3J’habite dans les livres. Je n’ai jamais su exactement ce qui m’a conduit à choisir leur présence permanente comme une nécessité, mais leur matière, leur empilement sur les tables, sur le sol, leur succession sur les étagères, sans souplesse, mais sans rigidité excessive, leur mesure donc, tout cela n’a jamais cessé de me procurer les émotions qui ont conditionné ma vie.

4Dans la sphère privée, la bibliothèque est le lieu de la collection. Il s’agit d’y accumuler, avec une obsession plus ou moins contenue, les assemblages de feuilles et de mots à lire et déjà lus, si possible à relire. Y voisinent donc le souvenir d’un plaisir et celui d’une déception ou d’un malaise, l’ajournement d’une rencontre, un oubli ou des objets égarés. Hétérogène, composite, l’ensemble imprévisible sera le reflet d’une construction identitaire. Le portrait y est surprenant, aux styles mêlés de réalisme, de bizarrerie et de monstruosité, de naïveté et d’académisme. Je me regarde dans cet agencement aux repères approximatifs – ma bibliothèque est toujours mal rangée –, où voisinent classements thématiques, productions d’éditeurs amis, intimes, livres à ranger, livres à lire de toute urgence, livres d’urgence ancienne encore inexplorés, livres à oublier. Je croise le souvenir des livres perdus, dans un déménagement, un voyage, prêtés, donnés et regrettés. Aujourd’hui tout ou presque se trouve, papier sur les sites de vente de livres anciens ou d’occasion, fichiers à télécharger en ligne, spécialisés, légaux ou illégaux.
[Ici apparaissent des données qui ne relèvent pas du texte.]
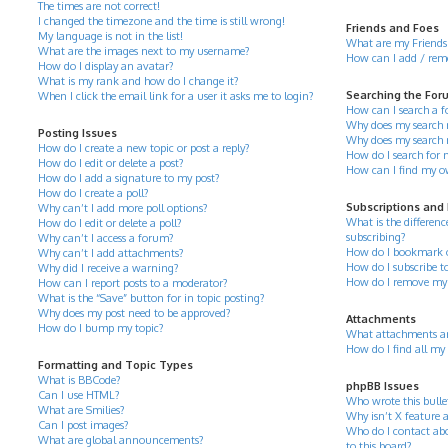
The times are not correct!
I changed the timezone and the time is still wrong!
Friends and Foes
My language is not in the list!
What are my Friends 
What are the images next to my username?
How can I add / remov
How do I display an avatar?
What is my rank and how do I change it?
Searching the For
When I click the email link for a user it asks me to login?
How can I search a 
Why does my search r
Posting Issues
Why does my search 
How do I create a new topic or post a reply?
How do I search for
How do I edit or delete a post?
How can I find my o
How do I add a signature to my post?
How do I create a poll?
Subscriptions and
Why can’t I add more poll options?
What is the differe
How do I edit or delete a poll?
subscribing?
Why can’t I access a forum?
How do I bookmark or 
Why can’t I add attachments?
How do I subscribe to
Why did I receive a warning?
How do I remove my 
How can I report posts to a moderator?
What is the “Save” button for in topic posting?
Why does my post need to be approved?
Attachments
How do I bump my topic?
What attachments ar
How do I find all my
Formatting and Topic Types
What is BBCode?
phpBB Issues
Can I use HTML?
Who wrote this bulle
What are Smilies?
Why isn’t X feature a
Can I post images?
Who do I contact abo
What are global announcements?
to this board?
On en est presque à regretter le temps encore récent où seul le hasard d’un rayonnage de bouquiniste nous livrait l’objet d’un besoin ou d’une obsession avec un goût de victoire contre l’adversité. Le bout des doigts effleurant le clavier sur le site de Abebooks me fera-t-il retrouver l’émotion de ce samedi matin, voici vingt ans, où le désir inopiné de découvrir la première édition, rare, de L’espèce humaine de Robert Antelme s’assouvit à l’étal d’un bouquiniste de la place Saint-Étienne, provoquant une irrépressible bouffée d’angoisse devant l’abîme d’un hasard trop généreux. Je ne suis pas superstitieux, mais j’ai hérité de la peur des signes. Un effet de mon cerveau reptilien et de la vie de mes ancêtres dans les grottes.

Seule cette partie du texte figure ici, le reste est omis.